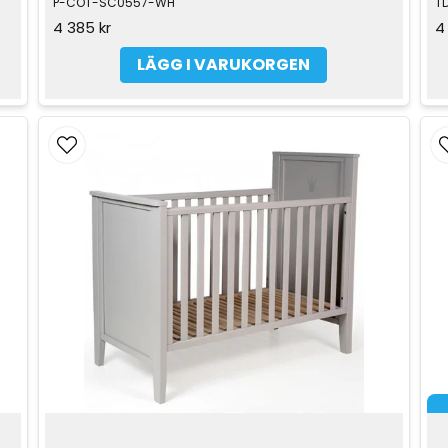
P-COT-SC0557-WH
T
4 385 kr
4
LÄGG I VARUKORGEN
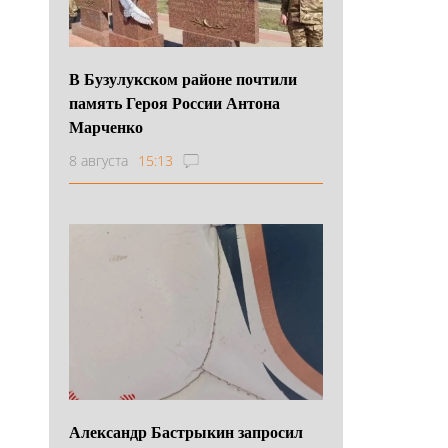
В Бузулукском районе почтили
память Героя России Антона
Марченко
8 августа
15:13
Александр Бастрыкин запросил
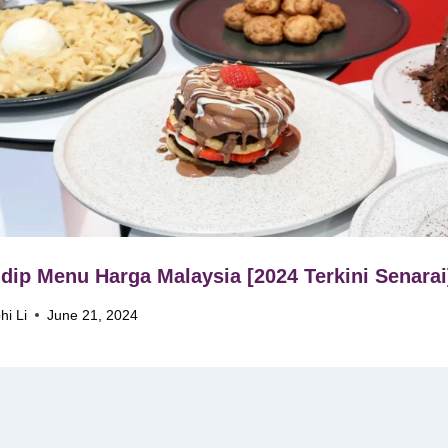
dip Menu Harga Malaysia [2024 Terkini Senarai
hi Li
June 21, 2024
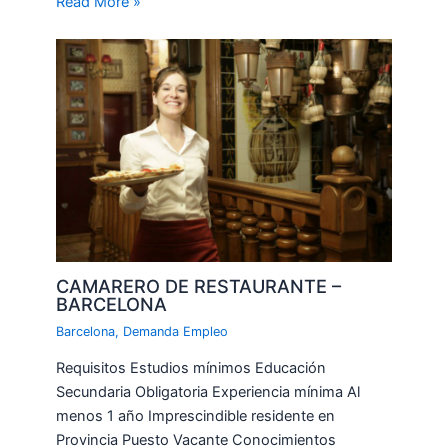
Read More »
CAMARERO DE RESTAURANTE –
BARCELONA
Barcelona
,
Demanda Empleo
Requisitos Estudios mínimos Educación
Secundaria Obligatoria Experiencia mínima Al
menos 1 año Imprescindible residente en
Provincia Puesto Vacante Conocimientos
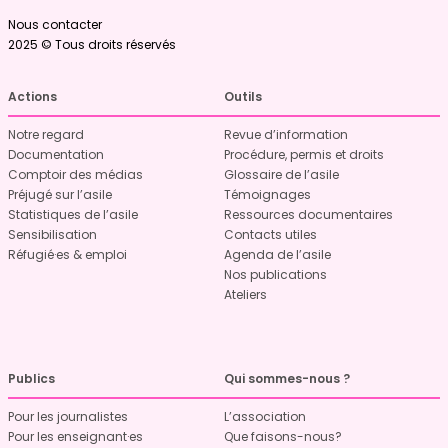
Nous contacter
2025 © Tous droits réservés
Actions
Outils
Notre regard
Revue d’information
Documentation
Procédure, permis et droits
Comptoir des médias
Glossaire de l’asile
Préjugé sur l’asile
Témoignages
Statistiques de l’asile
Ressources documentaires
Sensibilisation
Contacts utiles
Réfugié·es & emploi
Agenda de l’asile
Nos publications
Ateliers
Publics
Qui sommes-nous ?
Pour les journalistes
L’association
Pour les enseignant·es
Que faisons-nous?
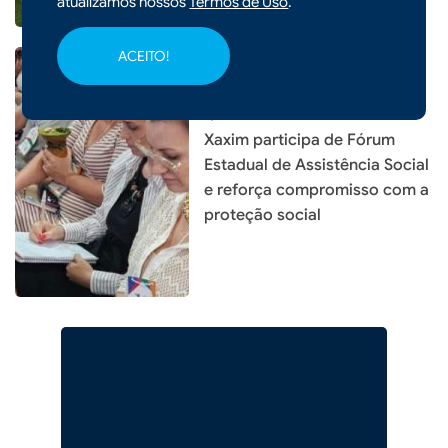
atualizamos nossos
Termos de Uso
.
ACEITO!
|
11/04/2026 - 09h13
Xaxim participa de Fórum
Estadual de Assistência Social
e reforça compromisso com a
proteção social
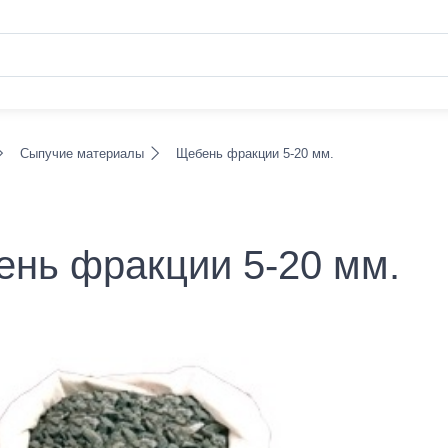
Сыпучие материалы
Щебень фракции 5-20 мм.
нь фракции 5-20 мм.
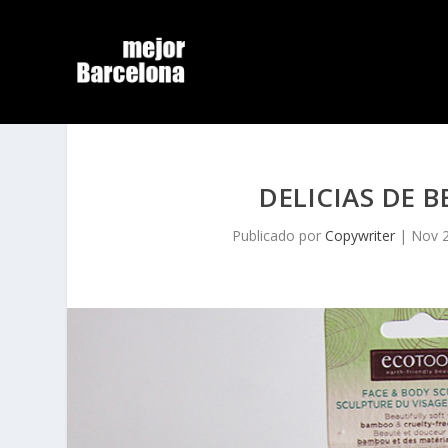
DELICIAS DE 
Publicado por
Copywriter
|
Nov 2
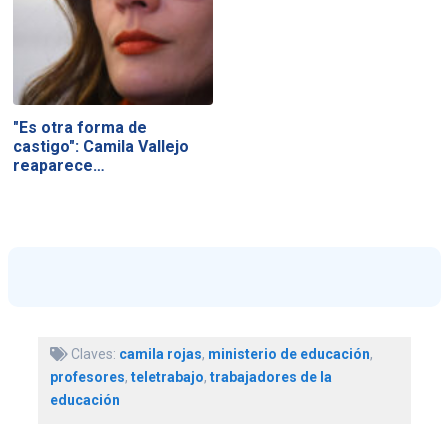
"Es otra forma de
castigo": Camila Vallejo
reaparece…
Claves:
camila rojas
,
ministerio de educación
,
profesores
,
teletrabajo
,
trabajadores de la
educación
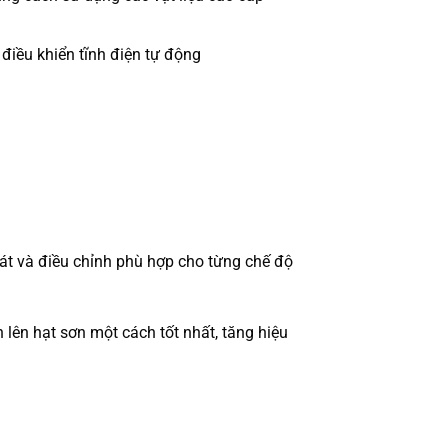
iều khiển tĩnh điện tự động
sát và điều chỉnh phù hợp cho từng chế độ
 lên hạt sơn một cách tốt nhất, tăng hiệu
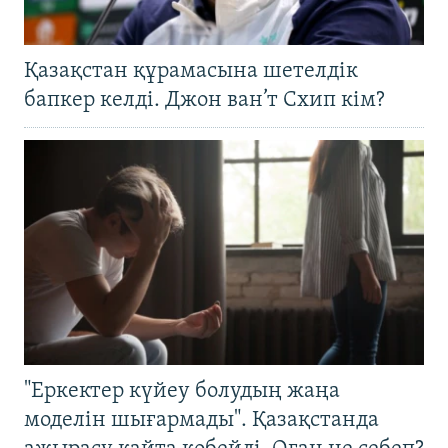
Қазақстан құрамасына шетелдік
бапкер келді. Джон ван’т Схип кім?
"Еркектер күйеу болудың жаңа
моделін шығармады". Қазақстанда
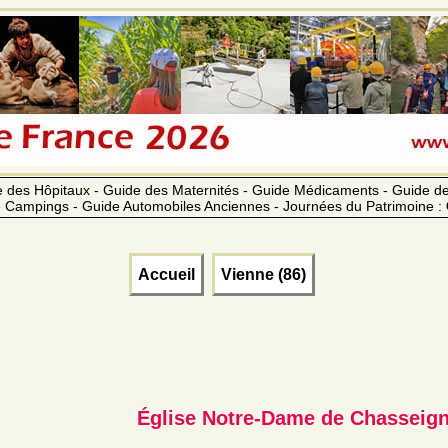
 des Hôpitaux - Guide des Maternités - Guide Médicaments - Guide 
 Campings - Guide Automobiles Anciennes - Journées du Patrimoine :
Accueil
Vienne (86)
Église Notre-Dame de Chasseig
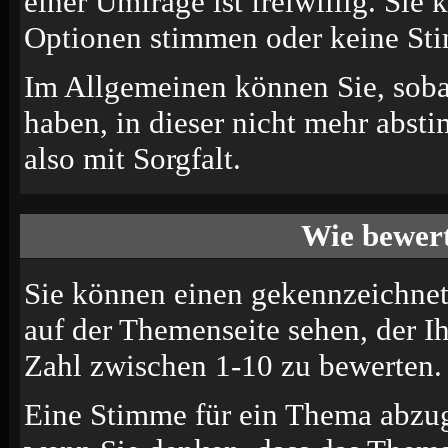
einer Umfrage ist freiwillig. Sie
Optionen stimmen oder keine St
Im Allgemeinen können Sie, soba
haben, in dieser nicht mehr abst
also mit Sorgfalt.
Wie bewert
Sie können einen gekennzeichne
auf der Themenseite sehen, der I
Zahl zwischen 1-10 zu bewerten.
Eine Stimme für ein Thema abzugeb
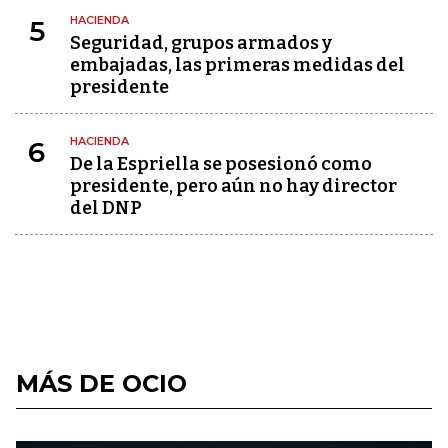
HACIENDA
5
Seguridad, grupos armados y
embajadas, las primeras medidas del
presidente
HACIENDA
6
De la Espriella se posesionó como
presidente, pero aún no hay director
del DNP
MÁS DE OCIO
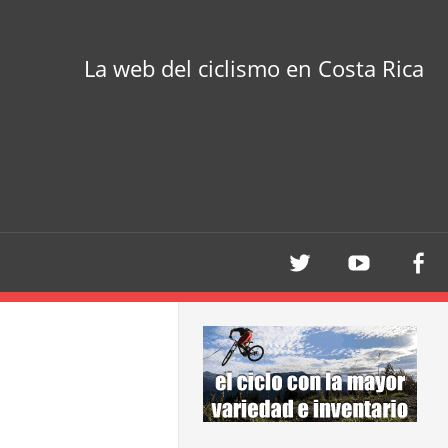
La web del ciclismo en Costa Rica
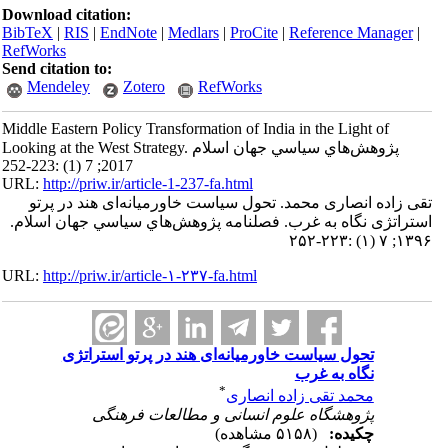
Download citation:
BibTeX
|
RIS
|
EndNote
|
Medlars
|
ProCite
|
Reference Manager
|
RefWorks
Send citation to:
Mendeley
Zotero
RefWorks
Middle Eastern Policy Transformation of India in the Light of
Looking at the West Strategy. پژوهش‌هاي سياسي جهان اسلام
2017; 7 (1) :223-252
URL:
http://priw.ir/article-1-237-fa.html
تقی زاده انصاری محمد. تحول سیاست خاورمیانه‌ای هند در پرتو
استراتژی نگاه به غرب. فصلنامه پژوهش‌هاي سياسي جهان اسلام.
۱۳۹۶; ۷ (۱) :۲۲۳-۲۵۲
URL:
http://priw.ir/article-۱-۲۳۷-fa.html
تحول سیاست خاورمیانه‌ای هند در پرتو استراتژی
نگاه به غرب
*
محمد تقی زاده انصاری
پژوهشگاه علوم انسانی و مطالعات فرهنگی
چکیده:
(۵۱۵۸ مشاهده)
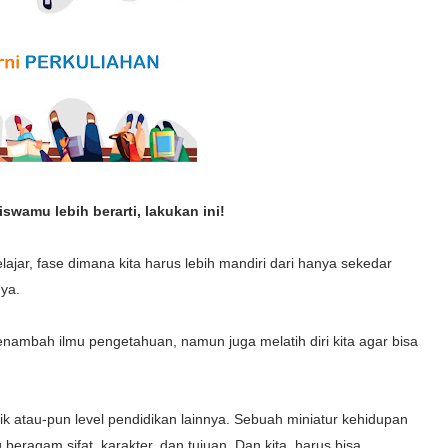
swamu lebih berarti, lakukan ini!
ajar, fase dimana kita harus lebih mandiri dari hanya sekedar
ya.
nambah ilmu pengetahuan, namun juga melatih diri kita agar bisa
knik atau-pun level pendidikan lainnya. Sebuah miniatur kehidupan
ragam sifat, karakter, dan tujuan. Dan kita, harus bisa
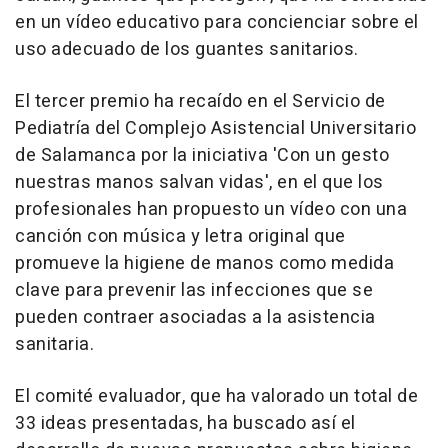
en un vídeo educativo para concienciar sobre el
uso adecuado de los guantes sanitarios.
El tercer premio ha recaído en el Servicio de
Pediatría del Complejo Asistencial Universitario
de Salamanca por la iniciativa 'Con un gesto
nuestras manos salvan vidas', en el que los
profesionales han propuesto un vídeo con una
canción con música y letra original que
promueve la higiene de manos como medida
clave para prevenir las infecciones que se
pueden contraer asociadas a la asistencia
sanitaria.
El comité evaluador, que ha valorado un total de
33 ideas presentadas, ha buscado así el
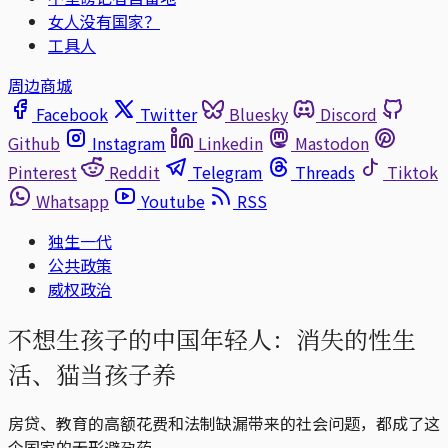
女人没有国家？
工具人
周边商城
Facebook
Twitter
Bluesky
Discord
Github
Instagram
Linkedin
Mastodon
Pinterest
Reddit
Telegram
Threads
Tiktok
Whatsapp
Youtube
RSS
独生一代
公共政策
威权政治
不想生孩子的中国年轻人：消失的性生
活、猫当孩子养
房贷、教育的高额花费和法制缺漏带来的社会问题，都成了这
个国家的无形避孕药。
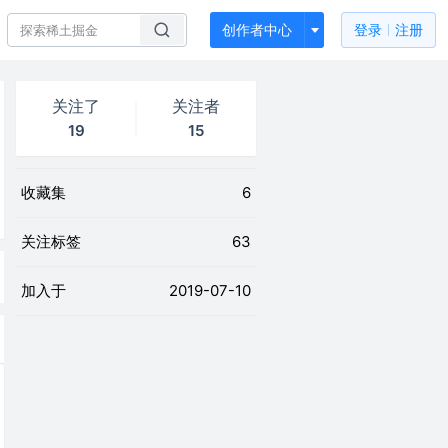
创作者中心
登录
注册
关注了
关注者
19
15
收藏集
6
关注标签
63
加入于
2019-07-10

·····

• TASK INSTRUCTIONS
If an entry contains a picture, skip the picture and reproduce everything else exactly.

• RESPONSE TO THE EXERCISE
P-COT-SC0557-WH
T
4 385 kr
4
LÄGG I VARUKORGEN
В Бузулукском районе почтили
память Героя России Антона
Марченко
8 августа
15:13
Александр Бастрыкин запросил
dip Menu Harga Malaysia [2024 Terkini Senarai
hi Li
June 21, 2024
Read More »
CAMARERO DE RESTAURANTE –
BARCELONA
Barcelona
,
Demanda Empleo
Requisitos Estudios mínimos Educación
Secundaria Obligatoria Experiencia mínima Al
menos 1 año Imprescindible residente en
Provincia Puesto Vacante Conocimientos
Nous contacter
2025 © Tous droits réservés
Actions
Outils
Notre regard
Revue d’information
Documentation
Procédure, permis et droits
Comptoir des médias
Glossaire de l’asile
Préjugé sur l’asile
Témoignages
Statistiques de l’asile
Ressources documentaires
Sensibilisation
Contacts utiles
Réfugié·es & emploi
Agenda de l’asile
Nos publications
Ateliers
Publics
Qui sommes-nous ?
Pour les journalistes
L’association
Pour les enseignant·es
Que faisons-nous?
atualizamos nossos
Termos de Uso
.
ACEITO!
|
11/04/2026 - 09h13
Xaxim participa de Fórum
Estadual de Assistência Social
e reforça compromisso com a
proteção social
Сыпучие материалы
Щебень фракции 5-20 мм.
нь фракции 5-20 мм.
DELICIAS DE 
Publicado por
Copywriter
|
Nov 2
"Es otra forma de
castigo": Camila Vallejo
reaparece…
Claves:
camila rojas
,
ministerio de educación
,
profesores
,
teletrabajo
,
trabajadores de la
educación
iều khiển tĩnh điện tự động
sát và điều chỉnh phù hợp cho từng chế độ
 lên hạt sơn một cách tốt nhất, tăng hiệu
Қазақстан құрамасына шетелдік
бапкер келді. Джон ван’т Схип кім?
"Еркектер күйеу болудың жаңа
моделін шығармады". Қазақстанда
 des Hôpitaux - Guide des Maternités - Guide Médicaments - Guide 
 Campings - Guide Automobiles Anciennes - Journées du Patrimoine :
Accueil
Vienne (86)
Église Notre-Dame de Chasseig
einer Umfrage ist freiwillig. Sie
Optionen stimmen oder keine St
Im Allgemeinen können Sie, soba
haben, in dieser nicht mehr abst
also mit Sorgfalt.
Wie bewert
Sie können einen gekennzeichne
auf der Themenseite sehen, der I
Zahl zwischen 1-10 zu bewerten.
Eine Stimme für ein Thema abzugeb
HACIENDA
5
Seguridad, grupos armados y
embajadas, las primeras medidas del
presidente
HACIENDA
6
De la Espriella se posesionó como
presidente, pero aún no hay director
del DNP
MÁS DE OCIO
La web del ciclismo en Costa Rica
Download citation:
BibTeX
|
RIS
|
EndNote
|
Medlars
|
ProCite
|
Reference Manager
|
RefWorks
Send citation to:
Mendeley
Zotero
RefWorks
Middle Eastern Policy Transformation of India in the Light of
Looking at the West Strategy. پژوهش‌هاي سياسي جهان اسلام
2017; 7 (1) :223-252
URL:
http://priw.ir/article-1-237-fa.html
تقی زاده انصاری محمد. تحول سیاست خاورمیانه‌ای هند در پرتو
استراتژی نگاه به غرب. فصلنامه پژوهش‌هاي سياسي جهان اسلام.
۱۳۹۶; ۷ (۱) :۲۲۳-۲۵۲
URL:
http://priw.ir/article-۱-۲۳۷-fa.html
تحول سیاست خاورمیانه‌ای هند در پرتو استراتژی
نگاه به غرب
*
محمد تقی زاده انصاری
پژوهشگاه علوم انسانی و مطالعات فرهنگی
چکیده:
(۵۱۵۸ مشاهده)
swamu lebih berarti, lakukan ini!
ajar, fase dimana kita harus lebih mandiri dari hanya sekedar
ya.
nambah ilmu pengetahuan, namun juga melatih diri kita agar bisa
knik atau-pun level pendidikan lainnya. Sebuah miniatur kehidupan
ragam sifat, karakter, dan tujuan. Dan kita, harus bisa
en un vídeo educativo para concienciar sobre el
uso adecuado de los guantes sanitarios.
El tercer premio ha recaído en el Servicio de
Pediatría del Complejo Asistencial Universitario
de Salamanca por la iniciativa 'Con un gesto
nuestras manos salvan vidas', en el que los
profesionales han propuesto un vídeo con una
canción con música y letra original que
promueve la higiene de manos como medida
clave para prevenir las infecciones que se
pueden contraer asociadas a la asistencia
sanitaria.
El comité evaluador, que ha valorado un total de
33 ideas presentadas, ha buscado así el
女人没有国家？
工具人
周边商城
Facebook
Twitter
Bluesky
Discord
Github
Instagram
Linkedin
Mastodon
Pinterest
Reddit
Telegram
Threads
Tiktok
Whatsapp
Youtube
RSS
独生一代
公共政策
威权政治
不想生孩子的中国年轻人：消失的性生
活、猫当孩子养
房贷、教育的高额花费和法制缺漏带来的社会问题，都成了这
个国家的无形避孕药。
创作者中心
登录
注册
关注了
关注者
19
15
收藏集
6
关注标签
63
加入于
2019-07-10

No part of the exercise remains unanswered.